It is generally a good idea to contact an attorney if you are not totally confident in your ability and knowledge of the legal system. However, there are many instances when you just need to see for yourself what the laws are regarding your situation or a situation that is likely to occur. Your own legal research is also a good idea to keep you informed even when an attorney is representing your case.
The first thing you must accept before conducting your own legal research is that you are not going to be able to learn everything that is taught in law school in just a short while. Yet, you should know the basics of law. This includes knowledge of the types of laws, and which ones apply to you. This is basically being aware of jurisdiction, and the fact that some laws have higher bearing on a case than others.

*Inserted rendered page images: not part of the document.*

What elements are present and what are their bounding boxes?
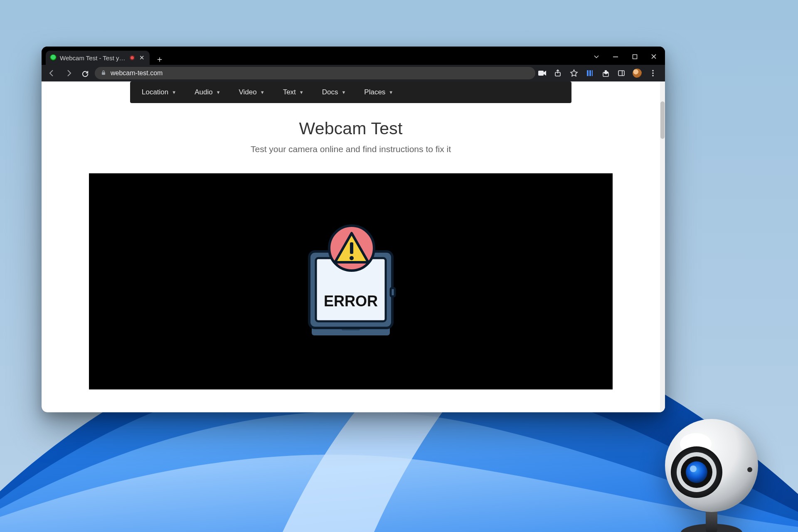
page-viewport: Location▼ Audio▼ Video▼ Text▼ Docs▼ Plac…: [42, 81, 665, 412]
address-bar[interactable]: webcam-test.com: [95, 67, 535, 79]
camera-indicator-icon[interactable]: [538, 69, 547, 78]
chevron-down-icon: ▼: [216, 90, 221, 95]
browser-titlebar: Webcam Test - Test your cam ✕ ＋: [42, 47, 665, 65]
svg-point-21: [350, 256, 354, 260]
svg-point-32: [686, 461, 707, 483]
nav-item-label: Places: [364, 88, 385, 96]
chevron-down-icon: ▼: [341, 90, 346, 95]
chevron-down-icon: ▼: [299, 90, 304, 95]
svg-rect-7: [592, 70, 593, 76]
svg-rect-1: [633, 54, 637, 59]
tab-favicon-icon: [50, 54, 57, 61]
browser-window: Webcam Test - Test your cam ✕ ＋: [42, 47, 665, 412]
window-controls: [587, 48, 665, 65]
svg-rect-6: [589, 70, 591, 76]
nav-item-location[interactable]: Location▼: [142, 88, 176, 96]
nav-forward-button[interactable]: [62, 66, 76, 80]
browser-toolbar: webcam-test.com: [42, 65, 665, 81]
svg-rect-9: [618, 71, 624, 76]
page-title: Webcam Test: [42, 119, 660, 138]
share-button[interactable]: [554, 69, 563, 78]
svg-point-33: [690, 466, 697, 472]
svg-rect-5: [587, 70, 589, 76]
tab-recording-indicator-icon: [130, 55, 135, 60]
chevron-down-icon: ▼: [260, 90, 265, 95]
webcam-preview-area: ERROR: [89, 173, 613, 389]
lock-icon: [101, 70, 106, 77]
scrollbar-thumb[interactable]: [660, 101, 665, 139]
svg-rect-22: [391, 288, 395, 296]
window-maximize-button[interactable]: [625, 48, 644, 65]
nav-item-label: Video: [239, 88, 257, 96]
svg-rect-0: [613, 57, 618, 57]
nav-item-audio[interactable]: Audio▼: [195, 88, 220, 96]
scrollbar-vertical[interactable]: [660, 81, 665, 412]
extensions-button[interactable]: [601, 69, 610, 78]
webcam-graphic-icon: [653, 399, 770, 532]
site-navbar: Location▼ Audio▼ Video▼ Text▼ Docs▼ Plac…: [130, 81, 571, 103]
svg-point-12: [652, 72, 653, 74]
chevron-down-icon: ▼: [172, 90, 176, 95]
svg-point-11: [652, 70, 653, 71]
window-close-button[interactable]: [644, 48, 663, 65]
nav-reload-button[interactable]: [78, 66, 92, 80]
error-illustration-icon: ERROR: [293, 219, 409, 344]
svg-rect-20: [350, 242, 353, 254]
nav-item-docs[interactable]: Docs▼: [322, 88, 346, 96]
nav-item-label: Docs: [322, 88, 338, 96]
tab-close-button[interactable]: ✕: [138, 54, 145, 62]
svg-rect-3: [538, 71, 544, 76]
nav-item-video[interactable]: Video▼: [239, 88, 265, 96]
svg-point-13: [652, 75, 653, 76]
svg-rect-2: [102, 72, 105, 75]
tab-search-button[interactable]: [587, 48, 606, 65]
address-bar-url: webcam-test.com: [111, 69, 163, 77]
window-minimize-button[interactable]: [606, 48, 625, 65]
new-tab-button[interactable]: ＋: [154, 53, 165, 65]
browser-menu-button[interactable]: [648, 69, 658, 78]
page-subtitle: Test your camera online and find instruc…: [42, 144, 660, 154]
tab-strip: Webcam Test - Test your cam ✕ ＋: [42, 51, 165, 65]
nav-item-places[interactable]: Places▼: [364, 88, 393, 96]
profile-avatar[interactable]: [633, 69, 642, 78]
nav-item-text[interactable]: Text▼: [283, 88, 304, 96]
nav-item-label: Location: [142, 88, 168, 96]
toolbar-actions: [538, 69, 662, 78]
bookmark-button[interactable]: [569, 69, 579, 78]
error-text: ERROR: [324, 293, 378, 310]
nav-item-label: Audio: [195, 88, 212, 96]
extension-1-icon[interactable]: [585, 69, 594, 78]
nav-item-label: Text: [283, 88, 296, 96]
nav-back-button[interactable]: [45, 66, 59, 80]
tab-title: Webcam Test - Test your cam: [60, 54, 126, 62]
chevron-down-icon: ▼: [389, 90, 393, 95]
browser-tab-active[interactable]: Webcam Test - Test your cam ✕: [46, 51, 150, 65]
side-panel-button[interactable]: [617, 69, 626, 78]
page-content: Location▼ Audio▼ Video▼ Text▼ Docs▼ Plac…: [42, 81, 660, 412]
svg-point-34: [747, 467, 752, 472]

Now, after gaining a little knowledge about the types of laws and their relationships to each other, you are now left figuring out where to find these laws. As a non-legal professional, you may want to focus your legal research on secondary sources.
These sources are not written laws, but they may reference statutes and regulations and are easier to find at times than the statutes and regulations themselves. In effect, the secondary source, which can be an article or legal reference book, has presented a similar situation and has even linked it to some relevant laws.
If you get stuck with your legal research, don’t be afraid to ask for help. In fact, there may sources to help you with your legal research. Your state web site may offer a link to some assistance. The Library of Congress offers an ask the librarian link that allows you to gain helpful information. Some states even offer their statutes online in a searchable database.